Assignment: Pull out of the data below the stretch of lines bounded by the one containing "Quem começa a pesquisar o" and the one containing "enxerga no modelo", both bounds included, unchanged.

Transcribed page contents:
▬▬▬▬▬▬

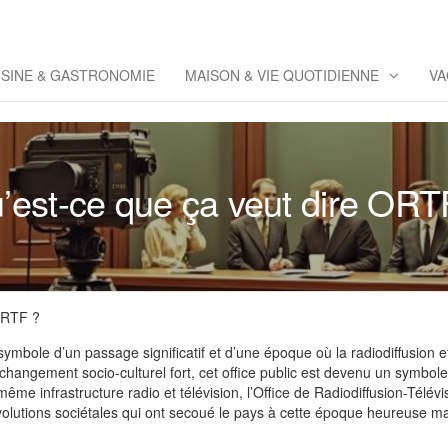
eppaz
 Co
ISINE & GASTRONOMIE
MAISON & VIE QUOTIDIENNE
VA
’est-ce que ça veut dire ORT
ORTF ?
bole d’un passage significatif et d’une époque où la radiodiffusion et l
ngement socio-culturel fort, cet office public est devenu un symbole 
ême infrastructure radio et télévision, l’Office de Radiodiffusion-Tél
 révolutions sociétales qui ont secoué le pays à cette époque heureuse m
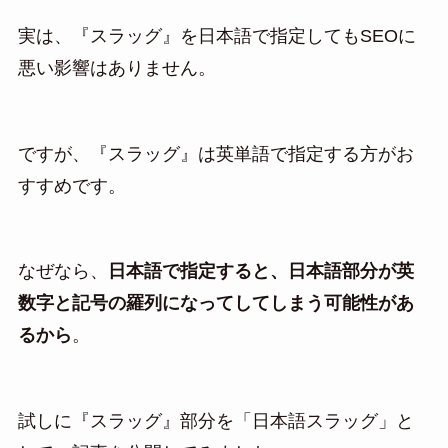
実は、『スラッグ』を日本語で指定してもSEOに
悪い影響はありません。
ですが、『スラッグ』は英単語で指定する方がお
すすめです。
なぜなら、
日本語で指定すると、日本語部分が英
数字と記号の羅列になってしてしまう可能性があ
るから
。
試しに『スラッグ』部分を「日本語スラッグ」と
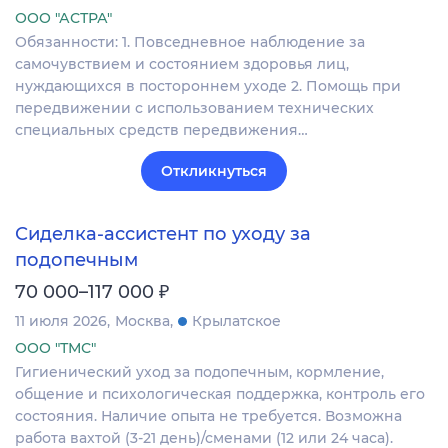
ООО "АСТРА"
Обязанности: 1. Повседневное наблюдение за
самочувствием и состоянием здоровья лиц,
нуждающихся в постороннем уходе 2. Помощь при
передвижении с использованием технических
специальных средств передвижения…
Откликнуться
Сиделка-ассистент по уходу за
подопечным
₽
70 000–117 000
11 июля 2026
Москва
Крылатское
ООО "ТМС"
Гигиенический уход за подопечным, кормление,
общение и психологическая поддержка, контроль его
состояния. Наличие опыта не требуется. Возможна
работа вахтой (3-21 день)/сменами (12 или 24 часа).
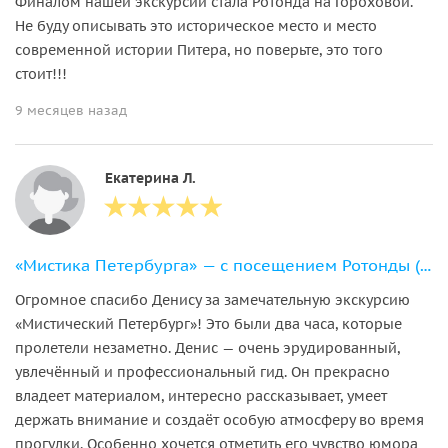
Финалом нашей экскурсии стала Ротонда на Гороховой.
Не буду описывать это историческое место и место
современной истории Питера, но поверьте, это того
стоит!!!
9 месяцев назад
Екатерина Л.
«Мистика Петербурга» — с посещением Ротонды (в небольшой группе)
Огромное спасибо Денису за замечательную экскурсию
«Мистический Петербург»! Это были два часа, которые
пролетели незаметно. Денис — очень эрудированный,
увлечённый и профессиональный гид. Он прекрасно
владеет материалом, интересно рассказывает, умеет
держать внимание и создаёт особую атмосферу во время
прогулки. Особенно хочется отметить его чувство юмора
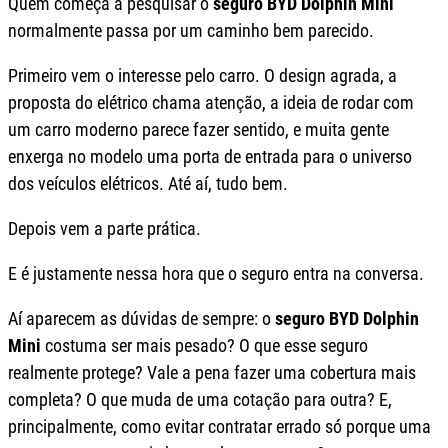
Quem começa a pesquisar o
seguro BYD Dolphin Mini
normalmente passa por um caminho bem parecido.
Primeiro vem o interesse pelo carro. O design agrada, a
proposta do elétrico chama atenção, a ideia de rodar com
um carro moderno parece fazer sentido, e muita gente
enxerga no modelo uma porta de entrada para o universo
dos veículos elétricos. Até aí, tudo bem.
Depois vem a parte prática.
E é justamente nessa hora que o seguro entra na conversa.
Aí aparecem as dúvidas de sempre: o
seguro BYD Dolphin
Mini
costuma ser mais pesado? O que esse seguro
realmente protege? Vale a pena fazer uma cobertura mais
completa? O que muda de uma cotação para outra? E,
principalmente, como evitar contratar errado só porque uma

▬▬▬▬▬▬

Your solution:
Quem começa a pesquisar o
seguro BYD Dolphin Mini
normalmente passa por um caminho bem parecido.
Primeiro vem o interesse pelo carro. O design agrada, a
proposta do elétrico chama atenção, a ideia de rodar com
um carro moderno parece fazer sentido, e muita gente
enxerga no modelo uma porta de entrada para o universo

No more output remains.